Тургенев: старо-новая поэтика. Продемонстрируем это на отрывке, служащем в рассказе «увертюрой»:
Был прекрасный июльский день, один из тех дней, которые случаются только тогда, когда погода установилась надолго. С самого раннего утра небо ясно; утренняя заря не пылает пожаром: она разливается кротким румянцем. Солнце – не огнистое, не раскаленное, как во время знойной засухи, не тускло-багровое, как перед бурей, но светлое и приветно лучезарное – мирно всплывает под узкой и длинной тучкой, свежо просияет и погрузится в лиловый ее туман. Верхний, тонкий край растянутого облачка засверкает змейками; блеск их подобен блеску кованого серебра… Но вот опять хлынули играющие лучи, – и весело, величаво, словно взлетая, поднимается могучее светило. Около полудня обыкновенно появляется множество круглых высоких облаков, золотисто-серых, с нежными белыми краями. Подобно островам, разбросанным по бесконечно разлившейся реке, обтекающей их глубоко прозрачными рукавами ровной синевы, они почти не трогаются с места; далее, к небосклону, они сдвигаются, теснятся, синевы между ними уже не видать; но сами они так же лазурны, как небо: они все насквозь проникнуты светом и теплотой. Цвет небосклона, легкий, бледно-лиловый, не изменяется во весь день и кругом одинаков; нигде не темнеет, не густеет гроза; разве кое-где протянутся сверху вниз голубоватые полосы: то сеется едва заметный дождь. К вечеру эти облака исчезают; последние из них, черноватые и неопределенные, как дым, ложатся розовыми клубами напротив заходящего солнца; на месте, где оно закатилось так же спокойно, как спокойно взошло на небо, алое сиянье стоит недолгое время над потемневшей землей, и, тихо мигая, как бережно несомая свечка, затеплится на нем вечерняя звезда. В такие дни краски все смягчены; светлы, но не ярки; на всем лежит печать какой-то трогательной кроткости. В такие дни жар бывает иногда весьма силен, иногда даже «парит» по скатам полей; но ветер разгоняет, раздвигает накопившийся зной, и вихри-круговороты – несомненный признак постоянной погоды – высокими белыми столбами гуляют по дорогам через пашню. В сухом и чистом воздухе пахнет полынью, сжатой рожью, гречихой; даже за час до ночи вы не чувствуете сырости. Подобной погоды желает земледелец для уборки хлеба <…>[2].

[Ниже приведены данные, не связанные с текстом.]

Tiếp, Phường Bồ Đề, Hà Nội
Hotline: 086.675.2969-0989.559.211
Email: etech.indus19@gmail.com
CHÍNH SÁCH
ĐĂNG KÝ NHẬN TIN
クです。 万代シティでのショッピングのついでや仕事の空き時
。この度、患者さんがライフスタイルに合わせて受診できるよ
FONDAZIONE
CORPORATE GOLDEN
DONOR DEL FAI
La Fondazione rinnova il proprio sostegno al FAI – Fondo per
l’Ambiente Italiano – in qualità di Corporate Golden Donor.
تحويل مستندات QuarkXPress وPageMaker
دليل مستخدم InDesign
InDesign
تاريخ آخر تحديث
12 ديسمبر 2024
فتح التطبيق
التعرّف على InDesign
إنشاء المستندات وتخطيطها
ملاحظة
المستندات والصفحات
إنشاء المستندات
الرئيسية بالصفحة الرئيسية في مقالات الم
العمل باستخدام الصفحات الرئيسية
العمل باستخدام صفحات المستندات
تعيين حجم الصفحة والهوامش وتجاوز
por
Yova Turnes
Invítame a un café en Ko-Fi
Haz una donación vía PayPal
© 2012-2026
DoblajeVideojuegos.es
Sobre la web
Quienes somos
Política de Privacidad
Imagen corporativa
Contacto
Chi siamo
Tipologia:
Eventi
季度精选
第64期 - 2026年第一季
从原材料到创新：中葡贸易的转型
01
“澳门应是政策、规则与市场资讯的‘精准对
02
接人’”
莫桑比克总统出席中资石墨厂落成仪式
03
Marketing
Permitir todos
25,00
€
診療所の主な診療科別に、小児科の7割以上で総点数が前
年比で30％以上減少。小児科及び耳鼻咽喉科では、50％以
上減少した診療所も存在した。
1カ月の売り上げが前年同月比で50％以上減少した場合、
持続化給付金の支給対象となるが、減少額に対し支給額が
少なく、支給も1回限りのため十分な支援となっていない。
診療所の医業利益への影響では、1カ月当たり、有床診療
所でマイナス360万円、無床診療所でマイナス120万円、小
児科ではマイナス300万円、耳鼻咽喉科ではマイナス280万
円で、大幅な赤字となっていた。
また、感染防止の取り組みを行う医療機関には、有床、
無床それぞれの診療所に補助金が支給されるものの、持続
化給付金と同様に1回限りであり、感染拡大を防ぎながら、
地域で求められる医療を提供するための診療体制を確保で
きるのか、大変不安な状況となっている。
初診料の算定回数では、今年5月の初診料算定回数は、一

У романтиков, да и у Карамзина увертюрные отрывки – обычная вещь. «Увертюра» может быть посвящена пейзажу, истории или этнографии, или их сочетаниям, например историческому пейзажу, как в «Бедной Лизе». Но всегда главная роль ее – заявить о модальностях, которые будут продемонстрированы на других уровнях рассказа.
Основная модальность в данном отрывке – типизация: «один из тех дней, которые…» Это клише считалось ритуальной формулой Бальзака, оно было характерно для предыдущего, диккенсо-гоголевского этапа литературы. Типизация опирается на уже имеющиеся знания, что по определению противоречит непосредственному восприятию.
В описании Тургенева день характеризован не столько через его непосредственно воспринятые собственные черты, сколько через множественное отрицание, что также не является признаком «чистого» восприятия, реагирующего на то, что есть. Напротив, перед нами энциклопедия того, чего нет: «утренняя заря не пылает пожаром…»; «солнце – не огнистое, как во время знойной засухи…»; «не тускло-багровое, как перед бурей…»; «нигде не темнеет, не густеет гроза». Это прием «отрицательного ландшафта», который Михаил Вайскопф находит у Гоголя[3].
Повествование соскальзывает в «будущее время» реитерации, ожидаемости: «мирно всплывает… свежо просияет и погрузится» – и успокаивается вновь на типичности: «обыкновенно появляются и облака…» Изображается типичный день, и лишь в начале следующего абзаца автор переходит от его описания к единичному событию: «В такой точно день…»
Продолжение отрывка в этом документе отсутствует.